> **What needs to be done**
Nothing but the lines from the one with "Call 603-763-4949 (647, 147)" through the end of the records below should be written out, and each must match word for word.

----

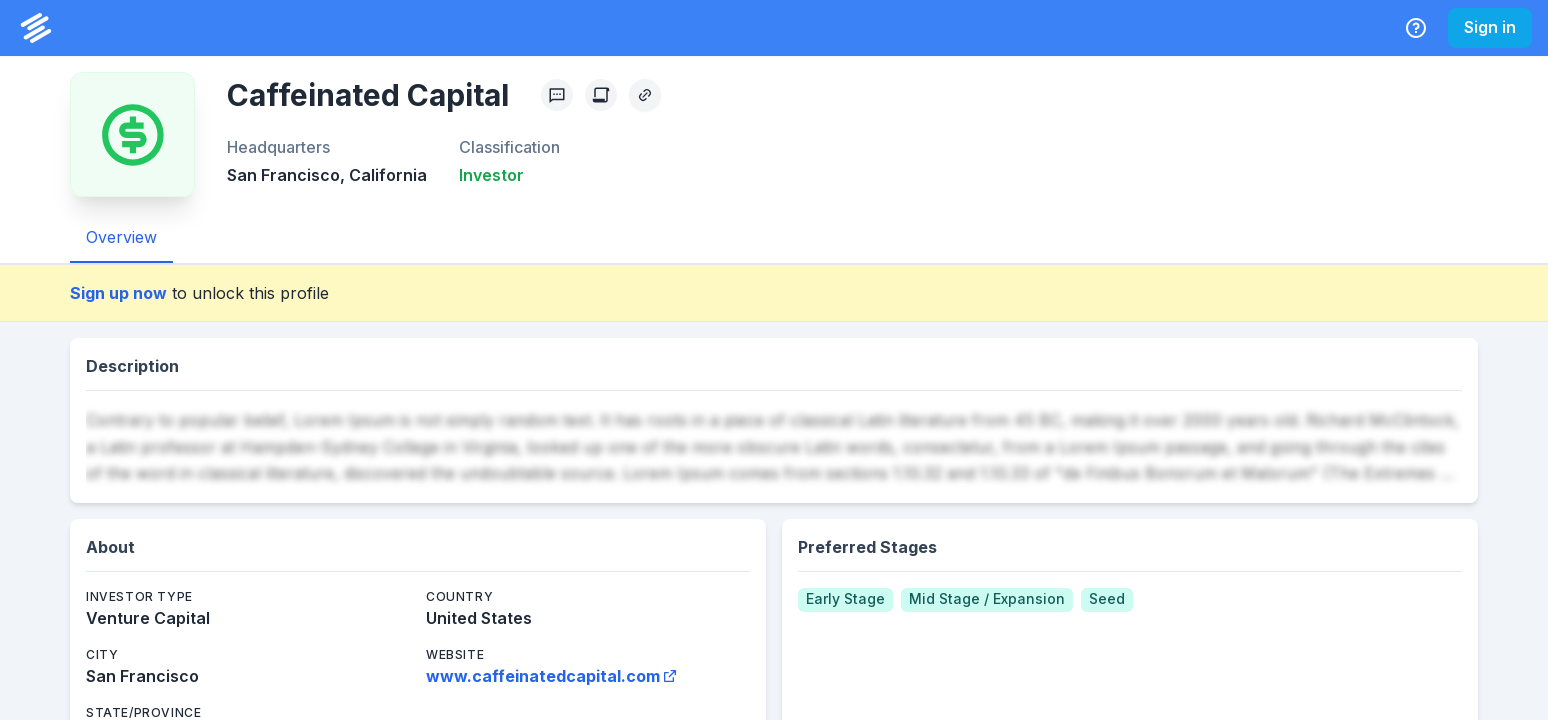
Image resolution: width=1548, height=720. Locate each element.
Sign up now (118, 293)
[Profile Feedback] (557, 95)
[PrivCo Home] (36, 28)
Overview (121, 237)
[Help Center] (1416, 28)
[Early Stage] (845, 600)
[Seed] (1107, 600)
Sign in (1490, 27)
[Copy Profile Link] (645, 95)
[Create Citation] (601, 95)
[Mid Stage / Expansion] (987, 600)
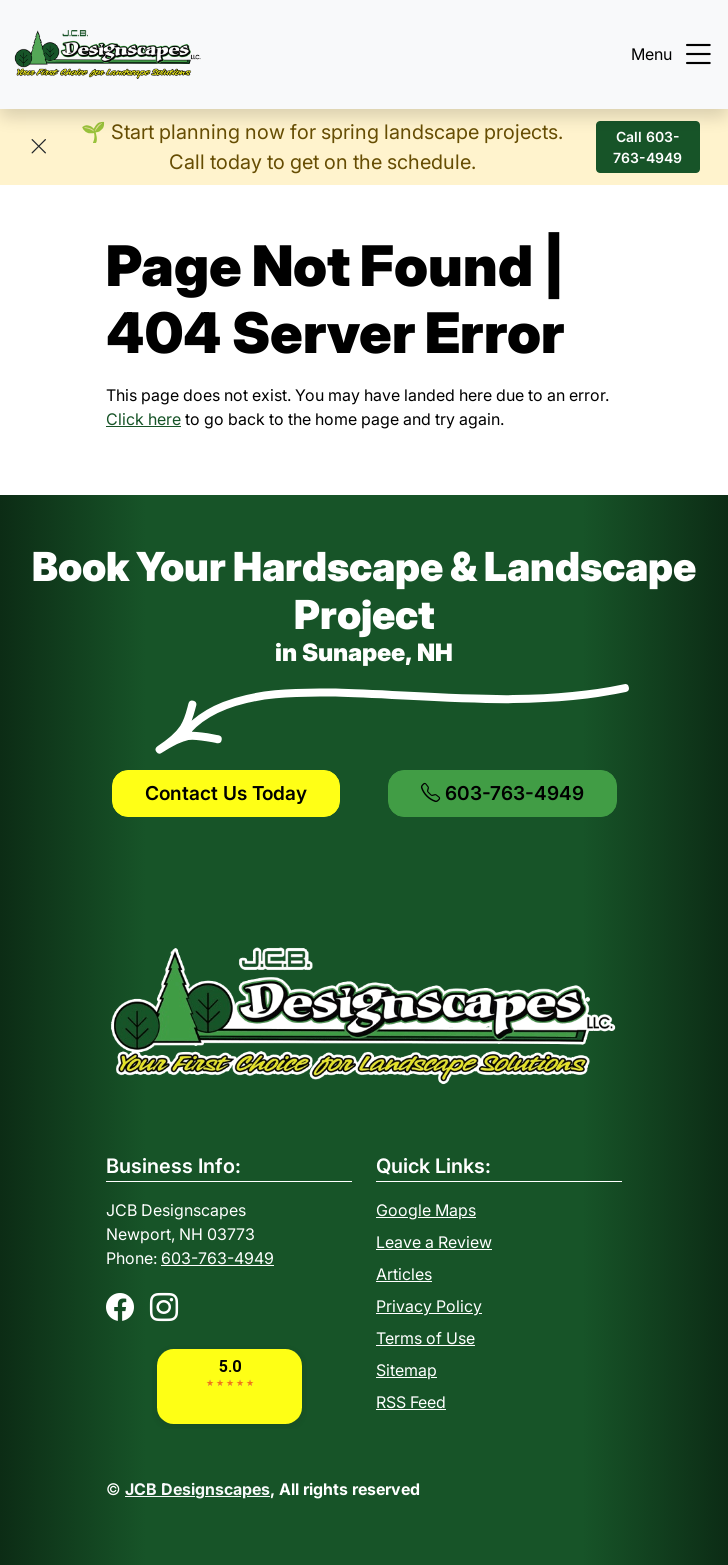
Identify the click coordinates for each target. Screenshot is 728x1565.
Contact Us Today (226, 793)
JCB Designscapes (197, 1489)
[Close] (38, 147)
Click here (143, 419)
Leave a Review (434, 1242)
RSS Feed (411, 1402)
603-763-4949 (502, 793)
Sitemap (406, 1370)
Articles (404, 1274)
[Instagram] (164, 1307)
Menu (673, 54)
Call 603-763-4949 (647, 147)
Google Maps (426, 1210)
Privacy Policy (429, 1306)
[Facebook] (120, 1307)
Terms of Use (425, 1338)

----

> **Answer box**
Call 603-763-4949 (647, 147)
Google Maps (426, 1210)
Privacy Policy (429, 1306)
[Facebook] (120, 1307)
Terms of Use (425, 1338)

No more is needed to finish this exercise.